(Saved data entries)
☆ ☆ ☆ ☆ ☆

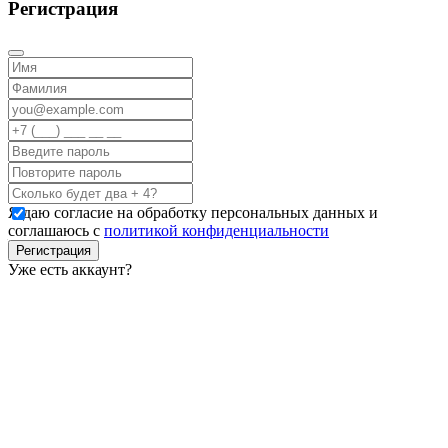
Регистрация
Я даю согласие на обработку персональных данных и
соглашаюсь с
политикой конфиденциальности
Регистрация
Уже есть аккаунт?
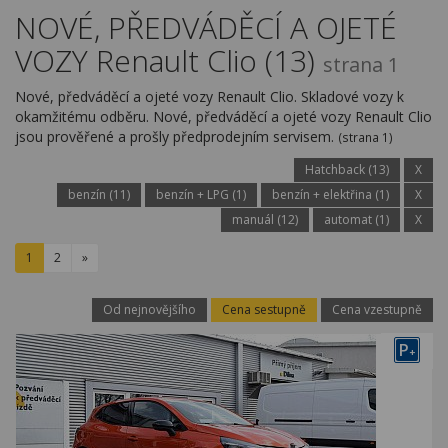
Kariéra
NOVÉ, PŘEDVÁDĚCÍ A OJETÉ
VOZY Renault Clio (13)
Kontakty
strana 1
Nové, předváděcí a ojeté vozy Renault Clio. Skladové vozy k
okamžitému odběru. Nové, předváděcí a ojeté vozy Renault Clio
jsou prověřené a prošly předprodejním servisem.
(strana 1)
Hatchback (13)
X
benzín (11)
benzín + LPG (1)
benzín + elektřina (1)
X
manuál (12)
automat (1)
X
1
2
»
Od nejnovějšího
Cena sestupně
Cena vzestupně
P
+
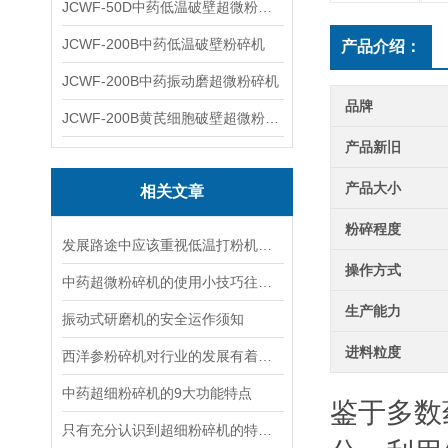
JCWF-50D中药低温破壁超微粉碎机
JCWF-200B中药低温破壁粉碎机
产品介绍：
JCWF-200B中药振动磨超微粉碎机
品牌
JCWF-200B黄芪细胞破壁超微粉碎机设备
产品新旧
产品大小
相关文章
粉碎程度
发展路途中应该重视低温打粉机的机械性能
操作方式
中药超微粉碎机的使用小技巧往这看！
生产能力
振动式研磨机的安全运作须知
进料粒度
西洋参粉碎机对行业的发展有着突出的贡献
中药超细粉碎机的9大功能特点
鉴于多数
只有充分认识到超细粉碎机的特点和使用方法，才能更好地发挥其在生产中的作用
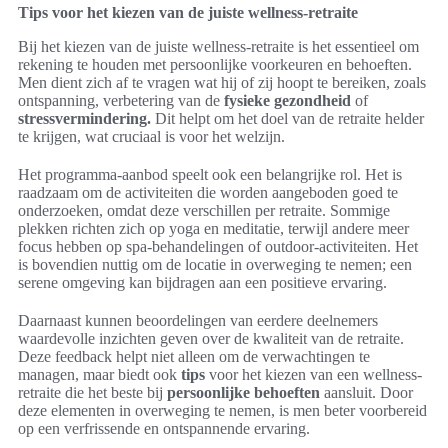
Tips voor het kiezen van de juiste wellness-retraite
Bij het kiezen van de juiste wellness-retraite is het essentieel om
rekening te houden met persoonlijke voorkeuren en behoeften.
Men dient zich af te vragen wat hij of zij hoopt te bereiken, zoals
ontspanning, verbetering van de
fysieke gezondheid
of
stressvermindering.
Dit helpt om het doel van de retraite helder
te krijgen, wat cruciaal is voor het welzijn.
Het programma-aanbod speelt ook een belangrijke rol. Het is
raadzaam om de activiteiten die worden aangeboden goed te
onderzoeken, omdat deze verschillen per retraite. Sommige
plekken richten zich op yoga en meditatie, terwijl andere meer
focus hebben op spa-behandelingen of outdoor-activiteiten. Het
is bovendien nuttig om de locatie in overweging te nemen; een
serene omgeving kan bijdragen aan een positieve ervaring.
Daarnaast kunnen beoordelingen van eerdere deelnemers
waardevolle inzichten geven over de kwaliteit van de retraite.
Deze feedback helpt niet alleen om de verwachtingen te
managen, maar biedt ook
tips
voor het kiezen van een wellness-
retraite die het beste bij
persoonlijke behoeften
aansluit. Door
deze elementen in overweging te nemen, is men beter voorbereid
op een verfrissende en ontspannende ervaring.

☆ ☆ ☆ ☆ ☆

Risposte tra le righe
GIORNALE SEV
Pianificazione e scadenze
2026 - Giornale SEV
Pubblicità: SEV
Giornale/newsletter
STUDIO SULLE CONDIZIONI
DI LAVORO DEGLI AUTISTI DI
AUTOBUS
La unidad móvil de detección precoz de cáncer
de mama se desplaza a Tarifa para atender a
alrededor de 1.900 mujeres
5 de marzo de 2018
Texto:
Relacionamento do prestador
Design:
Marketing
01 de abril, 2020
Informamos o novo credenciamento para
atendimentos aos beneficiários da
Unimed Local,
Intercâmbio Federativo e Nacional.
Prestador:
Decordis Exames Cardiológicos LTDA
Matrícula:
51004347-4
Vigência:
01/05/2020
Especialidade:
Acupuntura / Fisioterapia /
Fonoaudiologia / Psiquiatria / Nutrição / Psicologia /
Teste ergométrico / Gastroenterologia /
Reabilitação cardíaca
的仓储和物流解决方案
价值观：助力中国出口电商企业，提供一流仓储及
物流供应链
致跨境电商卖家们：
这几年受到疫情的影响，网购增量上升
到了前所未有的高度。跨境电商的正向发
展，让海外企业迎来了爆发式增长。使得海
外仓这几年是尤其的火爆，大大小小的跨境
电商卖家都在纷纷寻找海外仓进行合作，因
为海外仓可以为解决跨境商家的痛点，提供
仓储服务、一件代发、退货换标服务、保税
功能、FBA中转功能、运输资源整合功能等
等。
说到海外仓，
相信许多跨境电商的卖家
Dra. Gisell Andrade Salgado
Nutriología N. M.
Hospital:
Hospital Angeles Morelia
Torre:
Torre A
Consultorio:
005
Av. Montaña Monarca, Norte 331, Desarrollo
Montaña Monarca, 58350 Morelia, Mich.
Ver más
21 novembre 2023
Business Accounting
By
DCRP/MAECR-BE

☆ ☆ ☆ ☆ ☆

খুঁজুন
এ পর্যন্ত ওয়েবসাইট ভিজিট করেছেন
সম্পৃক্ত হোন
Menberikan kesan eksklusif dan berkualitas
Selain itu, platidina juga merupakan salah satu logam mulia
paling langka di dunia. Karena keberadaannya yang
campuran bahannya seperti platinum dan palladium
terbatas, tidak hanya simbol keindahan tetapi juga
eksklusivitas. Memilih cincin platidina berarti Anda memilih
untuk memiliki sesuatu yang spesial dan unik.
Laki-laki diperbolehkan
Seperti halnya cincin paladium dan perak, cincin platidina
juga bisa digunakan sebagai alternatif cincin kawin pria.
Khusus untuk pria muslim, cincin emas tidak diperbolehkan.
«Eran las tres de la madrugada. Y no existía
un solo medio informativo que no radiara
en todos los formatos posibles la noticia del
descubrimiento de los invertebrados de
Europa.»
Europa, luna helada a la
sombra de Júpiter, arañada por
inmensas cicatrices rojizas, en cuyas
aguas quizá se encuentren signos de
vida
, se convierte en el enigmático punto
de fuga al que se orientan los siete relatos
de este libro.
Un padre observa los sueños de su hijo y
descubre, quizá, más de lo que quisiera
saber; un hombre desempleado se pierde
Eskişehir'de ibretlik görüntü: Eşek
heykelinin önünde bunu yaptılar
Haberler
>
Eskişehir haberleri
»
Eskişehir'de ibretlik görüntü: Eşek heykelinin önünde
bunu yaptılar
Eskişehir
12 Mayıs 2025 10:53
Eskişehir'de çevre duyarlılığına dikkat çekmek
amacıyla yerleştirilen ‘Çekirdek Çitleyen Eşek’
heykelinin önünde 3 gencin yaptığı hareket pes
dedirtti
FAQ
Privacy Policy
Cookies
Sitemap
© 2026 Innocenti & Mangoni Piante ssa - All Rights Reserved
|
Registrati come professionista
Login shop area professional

☆ ☆ ☆ ☆ ☆

§ **WHAT YOU SHOULD DO**:
Sift through the entries and copy every line with "persoonlijke".

§ **YOUR RESPONSE**:
rekening te houden met persoonlijke voorkeuren en behoeften.
persoonlijke behoeften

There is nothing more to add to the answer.